The Chairman: With this it will be convenient to discuss the following:

Government new clause 8—Special provision in relation to planning inquiries: Wales.

Government new clause 40—Special provision for certain circumstances where disclosure of information as to national security may occur: Scotland.

Keith Hill: New clauses 7 and 8 deal with the arrangements for planning inquiries when national security is at issue. I have good news for members of the Committee who are dismayed by the amount of material in the new clauses. The substance of what we shall debate is in new clause 7(1), which adds four subsections to section 321 of the principal Act—the Town and Country Planning Act 1990. The remainder of new clause 7 repeats that for the listed buildings Act and the hazardous substances Act—the other two planning Acts. New clause 8 sets out how the

Column Number: 036

arrangements will differ for inquiries in Wales. Again, that is set out three times, once for each planning Act.

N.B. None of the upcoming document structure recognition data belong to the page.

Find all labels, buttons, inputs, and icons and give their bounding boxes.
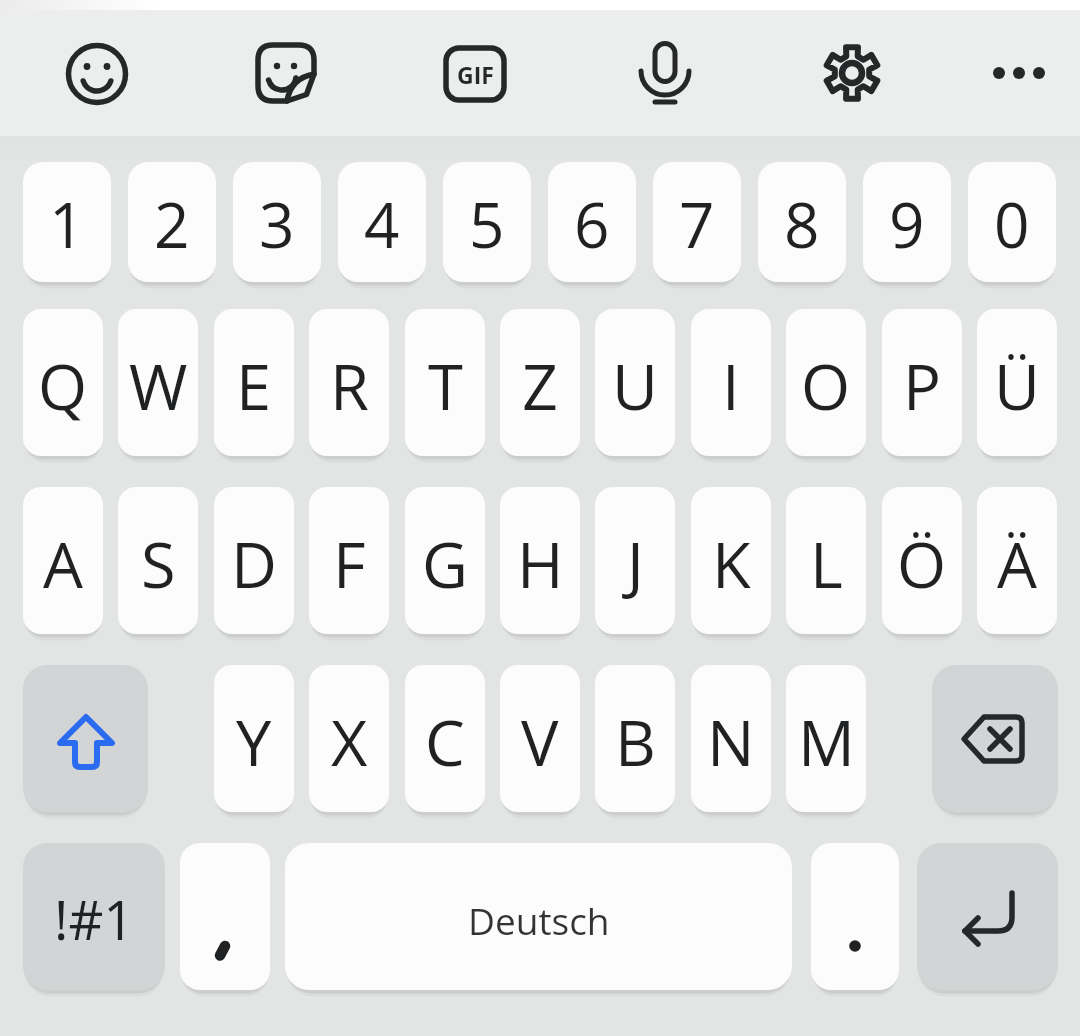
staticText: G (422, 521, 468, 607)
button[interactable] (811, 843, 899, 990)
button[interactable]: B (595, 665, 675, 812)
staticText: C (425, 699, 465, 785)
staticText: 0 (994, 182, 1030, 266)
button[interactable]: G (405, 487, 485, 634)
staticText: D (231, 521, 277, 607)
button[interactable]: Y (214, 665, 294, 812)
staticText: B (615, 699, 656, 785)
button[interactable]: H (500, 487, 580, 634)
button[interactable]: R (309, 309, 389, 456)
button[interactable]: C (405, 665, 485, 812)
button[interactable]: W (118, 309, 198, 456)
staticText: O (801, 343, 851, 429)
staticText: 1 (49, 182, 85, 266)
staticText: 9 (889, 182, 925, 266)
button[interactable]: 8 (758, 162, 846, 282)
button[interactable] (932, 665, 1058, 812)
staticText: L (810, 521, 843, 607)
button[interactable]: GIF (443, 45, 507, 103)
button[interactable] (23, 665, 148, 812)
button[interactable]: !#1 (23, 843, 165, 990)
button[interactable]: E (214, 309, 294, 456)
button[interactable] (820, 41, 884, 105)
staticText: P (903, 343, 941, 429)
staticText: T (428, 343, 463, 429)
staticText: H (517, 521, 564, 607)
button[interactable]: 9 (863, 162, 951, 282)
button[interactable] (987, 41, 1051, 105)
staticText: V (521, 699, 559, 785)
button[interactable]: X (309, 665, 389, 812)
button[interactable]: Ö (882, 487, 962, 634)
button[interactable]: Z (500, 309, 580, 456)
staticText: K (712, 521, 751, 607)
staticText: F (333, 521, 366, 607)
staticText: I (722, 343, 740, 429)
button[interactable]: T (405, 309, 485, 456)
button[interactable] (180, 843, 270, 990)
button[interactable]: J (595, 487, 675, 634)
button[interactable] (917, 843, 1058, 990)
staticText: 5 (469, 182, 505, 266)
button[interactable]: Q (23, 309, 103, 456)
button[interactable]: K (691, 487, 771, 634)
button[interactable]: 7 (653, 162, 741, 282)
staticText: E (236, 343, 272, 429)
staticText: !#1 (54, 882, 135, 956)
staticText: 3 (259, 182, 295, 266)
button[interactable]: U (595, 309, 675, 456)
staticText: W (129, 343, 188, 429)
staticText: U (612, 343, 658, 429)
staticText: Y (236, 699, 272, 785)
button[interactable]: D (214, 487, 294, 634)
staticText: Z (522, 343, 558, 429)
staticText: 4 (364, 182, 400, 266)
button[interactable]: 6 (548, 162, 636, 282)
staticText: Q (38, 343, 88, 429)
staticText: Deutsch (468, 895, 610, 945)
button[interactable]: Deutsch (285, 843, 792, 990)
staticText: 7 (679, 182, 715, 266)
staticText: X (331, 699, 368, 785)
button[interactable]: 1 (23, 162, 111, 282)
button[interactable]: V (500, 665, 580, 812)
button[interactable]: N (691, 665, 771, 812)
button[interactable]: L (786, 487, 866, 634)
staticText: GIF (457, 59, 494, 90)
button[interactable] (254, 41, 318, 105)
button[interactable]: 3 (233, 162, 321, 282)
staticText: 8 (784, 182, 820, 266)
staticText: Ä (997, 521, 1037, 607)
staticText: S (141, 521, 176, 607)
staticText: M (798, 699, 855, 785)
button[interactable]: I (691, 309, 771, 456)
button[interactable]: M (786, 665, 866, 812)
button[interactable]: A (23, 487, 103, 634)
staticText: 2 (154, 182, 190, 266)
button[interactable] (64, 41, 130, 107)
button[interactable]: P (882, 309, 962, 456)
button[interactable] (633, 41, 697, 105)
button[interactable]: Ä (977, 487, 1057, 634)
staticText: J (627, 521, 644, 607)
button[interactable]: 4 (338, 162, 426, 282)
staticText: Ö (897, 521, 947, 607)
button[interactable]: S (118, 487, 198, 634)
staticText: R (330, 343, 369, 429)
staticText: A (43, 521, 83, 607)
staticText: N (707, 699, 755, 785)
button[interactable]: 5 (443, 162, 531, 282)
button[interactable]: Ü (977, 309, 1057, 456)
staticText: Ü (994, 343, 1040, 429)
button[interactable]: F (309, 487, 389, 634)
staticText: 6 (574, 182, 610, 266)
button[interactable]: 2 (128, 162, 216, 282)
button[interactable]: 0 (968, 162, 1056, 282)
button[interactable]: O (786, 309, 866, 456)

I shall describe what the new clauses do and how we expect the new arrangements to work in practice. New clause 7(1) adds subsections (5) to (8) to section 321 of the principal Act. To make sense of that, I shall start with the existing section 321. It provides that all oral evidence at planning inquiries must be heard in public and that documents must be open to public inspection. There is, however, an exception, which applies when there would be public disclosure of information relating to national security, or to the security of any premises or property, and when public disclosure would be contrary to the national interest.

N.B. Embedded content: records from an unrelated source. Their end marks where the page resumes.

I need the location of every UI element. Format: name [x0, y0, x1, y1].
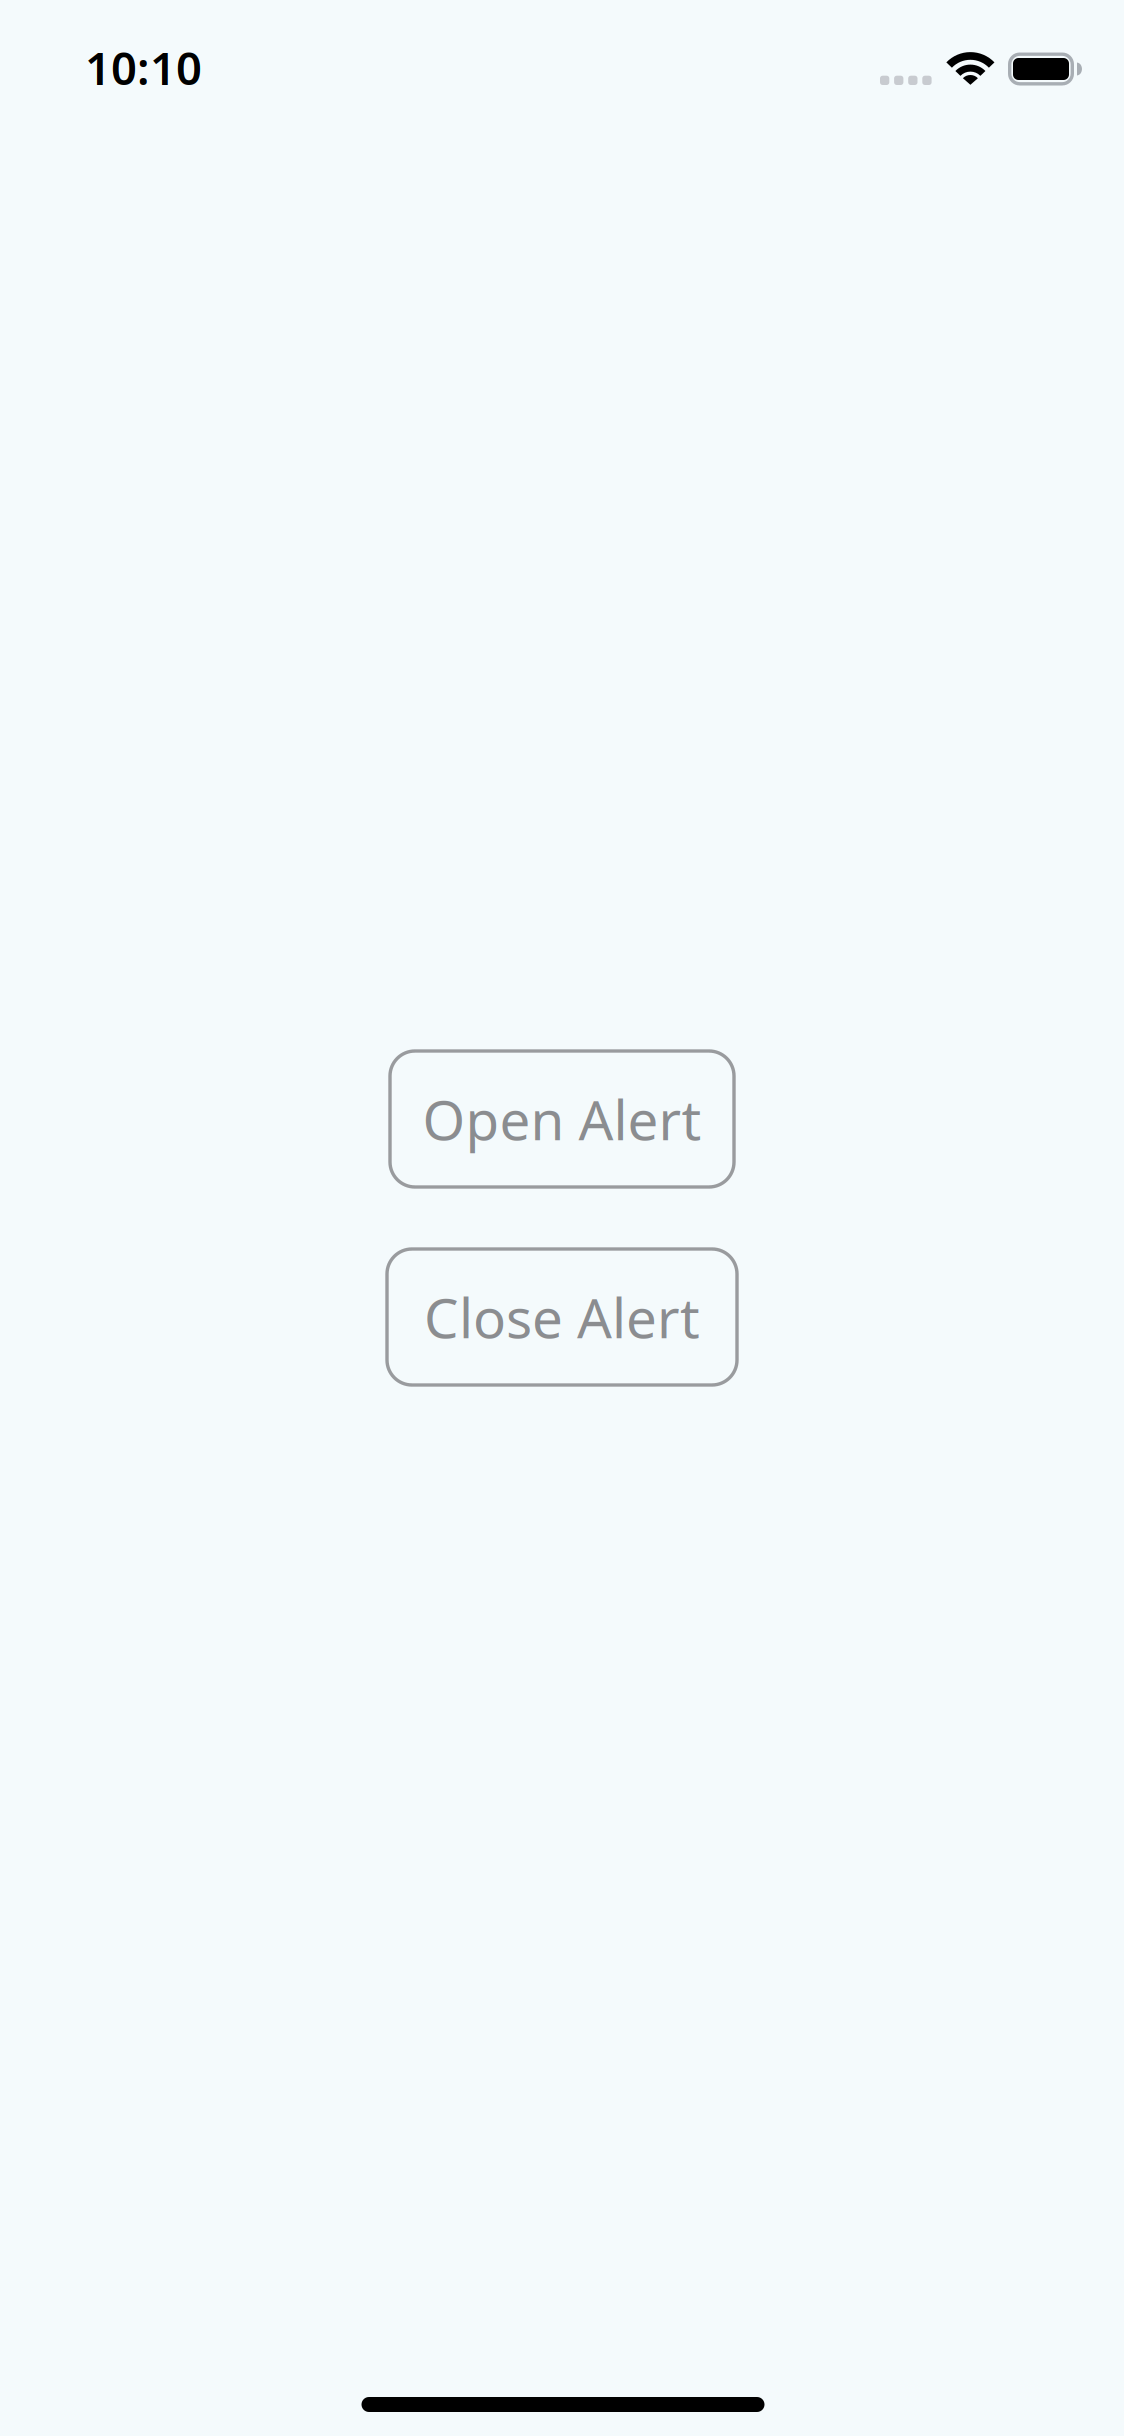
button[interactable]: Close Alert [387, 1249, 737, 1385]
button[interactable]: Open Alert [390, 1051, 734, 1187]
staticText: 10:10 [85, 37, 202, 98]
staticText: Close Alert [424, 1281, 700, 1353]
staticText: Open Alert [422, 1083, 702, 1155]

In those circumstances, the Secretary of State may direct, under section 321(3), that specified evidence should be restricted. That provision has been in the planning legislation since 1982, but as far as we know there has never been a section 321 direction. In some ways that is unsurprising, as national security is a matter for the Crown and the Crown has not been bound by the planning Acts. Once the Crown is bound by the Acts, there will be the distinct prospect of planning applications being made that have national security implications, so we have had to devise a procedure for dealing with material that would be the subject of a section 321 direction, without violating human rights under article 6 of the convention.

New clause 7(1) provides the framework for such a procedure and is modelled on the special advocate procedure of the Special Immigration Appeals Commission, under the Special Immigration Appeals Commission Act 1997. Subsections (5) and (6) deal with the appointment of the special advocate by the Attorney-General. Subsections (7) and (8) make provision for the Lord Chancellor to make rules, subject to the negative resolution procedure, to govern the procedure to be followed by the Secretary of State in making a section 321 direction and the functions of the special advocate.

I shall briefly digress to new clause 8 to describe the variations for Wales, before continuing to discuss how this will work in practice. New section 321A, which is inserted by new clause 8(1), provides that in Wales the Counsel General to the National Assembly for Wales, who is the Assembly's chief legal adviser, will appoint the special advocate. The Assembly may make regulations covering the same ground as the Lord Chancellor's rules and, if it does so, the Lord Chancellor's rules will not apply. Subsection (6) is a technical provision that prevents any regulations made by the Assembly from being subject to the negative resolution procedure in either House of Parliament.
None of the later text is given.